Extracorporeal Membrane Oxygenation Watershed
A 55-year-old, previously healthy man was admitted to another hospital with deep-venous thrombosis in both legs and massive pulmonary embolism verified by chest computed tomography (CT). He presented with severe dyspnea and hypotension refractory to inotropes. Fibrinolytic therapy with recombinant tissue plasminogen activator was initiated, but the patient further deteriorated and required cardiopulmonary resuscitation for a period of 30 minutes. After return of spontaneous circulation, he remained in cardiogenic shock despite the use of inotropes and vasopressors, which is why our hospital was contacted.
Our mobile extracorporeal membrane oxygenation (ECMO) team was dispatched and the patient received veno-arterial ECMO support with a 24 French venous cannula inserted via the right femoral vein and advanced into the right atrium and a 17 French arterial cannula inserted into the right femoral artery and advanced into the right iliacal artery. With an ECMO blood flow of 4.5 L/min, hemodynamics stabilized and the patient was transported to Hannover Medical School. Here, the patient was mechanically ventilated with an inspiratory oxygen fraction of 1.0 and the arterial PO2 measured in blood obtained from the right radial artery was >400 mm Hg. The mean systemic blood pressure was 90 mm Hg, but the arterial pressure curves were almost nonpulsatile, and echocardiography showed little contractions of both the right and the left ventricle.
Another CT scan performed approximately 14 hours after fibrinolysis showed persistent subtotal thromboembolic occlusion of the pulmonary vascular bed. In addition, there was an extensive filling defect in the ventral aspects of the ascending aorta (Figure 1). The left atrium, the left ventricle, and the aortic bulb were void of contrast material, whereas the aortic arch and the descending aorta were well contrasted (Figures 2 and 3).
These images demonstrated the so-called ECMO watershed, where well-contrasted blood coming from the ECMO circuit met low-contrasted blood coming from the left ventricle. The patient with his subtotally occluded pulmonary vascular bed and near complete loss of cardiac contractility had almost complete blood supply from the ECMO and very little regular blood flow. The ECMO device took up most of the contrast media, whereas only a small amount passed the pulmonary vascular bed. Hence, the aorta was filled mostly retrograde. Most of the aorta, including all 3 supraaortic vessels, received well-contrasted and well-oxygenated blood from the ECMO whereas the aortic bulb with the coronary arteries received noncontrasted blood coming from the left ventricle (Figures 2 and 3).
In patients receiving veno-arterial ECMO support, the term watershed describes the phenomenon that blood coming from the ECMO flows in the opposite direction than blood coming from the left ventricle.1,2 The level where these 2 blood streams meet (ie, the watershed) depends on the relative pressures and flows in both systems.
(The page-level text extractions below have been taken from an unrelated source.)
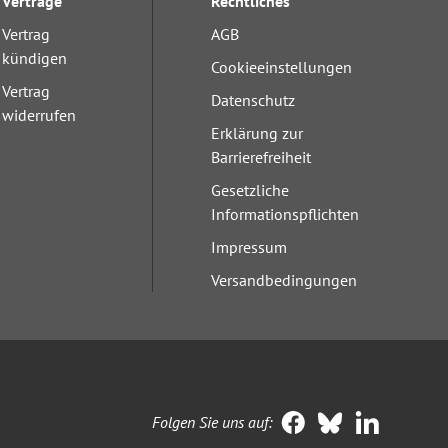
Verträge
Rechtliches
Vertrag
AGB
kündigen
Cookieeinstellungen
Vertrag
Datenschutz
widerrufen
Erklärung zur
Barrierefreiheit
Gesetzliche
Informationspflichten
Impressum
Versandbedingungen
Folgen Sie uns auf:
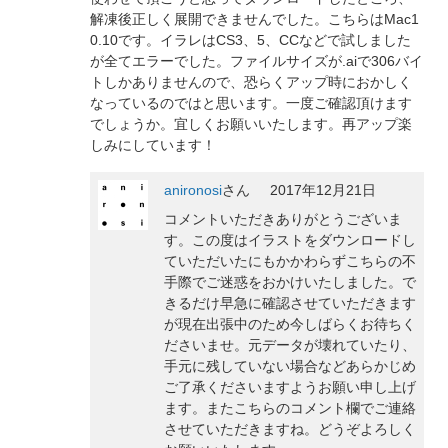
解凍後正しく展開できませんでした。こちらはMac1
0.10です。イラレはCS3、5、CCなどで試しました
が全てエラーでした。ファイルサイズが.aiで306バイ
トしかありませんので、恐らくアップ時におかしく
なっているのではと思います。一度ご確認頂けます
でしょうか。宜しくお願いいたします。再アップ楽
しみにしています！
anironosi
さん
2017年12月21日
コメントいただきありがとうございま
す。この度はイラストをダウンロードし
ていただいたにもかかわらずこちらの不
手際でご迷惑をおかけいたしました。で
きるだけ早急に確認させていただきます
が現在出張中のため今しばらくお待ちく
ださいませ。元データが壊れていたり、
手元に残していない場合などあらかじめ
ご了承くださいますようお願い申し上げ
ます。またこちらのコメント欄でご連絡
させていただきますね。どうぞよろしく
The oxygen content of the blood coming from the left ventricle is unknown, posing a risk of profound hypoxemia to the heart and the brain when the watershed is located distal from the carotids. Blood gases obtained from the right radial artery reflect those delivered to the brain, but they may not necessarily reflect the oxygen content of the blood delivered to the coronary arteries. Thus, severe cardiac hypoxia may occur in patients receiving veno-arterial ECMO support. This problem was illustrated by the CT scans obtained in our patient, showing that the supraaortic branches were receiving blood from the ECMO circuit whereas the coronary arteries received blood coming from the left ventricle, which may have contributed to the severe cardiac dysfunction seen after the patient received ECMO support.
The patient underwent pulmonary thrombectomy a couple of hours after the CT scan was obtained. The postoperative course was uneventful. The patient was extubated 3 days after surgery and showed no neurological deficits. Cardiac function recovered within 6 days, after which the ECMO was removed.
To the best of our knowledge, this is the first visualization of the ECMO watershed in human, clearly illustrating a well-recognized phenomenon and underscoring the observation that blood gases obtained from radial arteries may not necessarily reflect the oxygen content in the coronary arteries.
Dr Hoeper has received honoraria for lectures and consultations from Actelion, Bayer, GSK, and Pfizer. The other authors report no conflicts.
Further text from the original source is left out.